● Task requirements:
Find and copy every line in the records that includes the string "from".

● Given information:
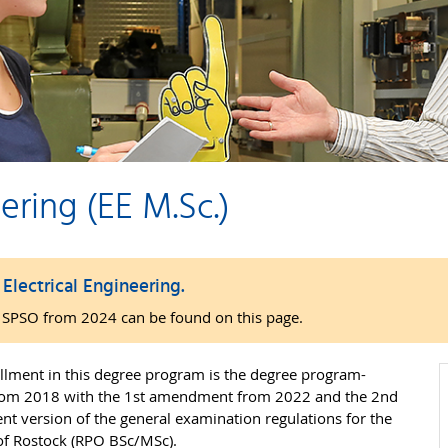
ering (EE M.Sc.)
lectrical Engineering.
o SPSO from 2024 can be found on this page.
lment in this degree program is the degree program-
 from 2018 with the 1st amendment from 2022 and the 2nd
t version of the general examination regulations for the
 of Rostock (RPO BSc/MSc).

● Reply:
o SPSO from 2024 can be found on this page.
 from 2018 with the 1st amendment from 2022 and the 2nd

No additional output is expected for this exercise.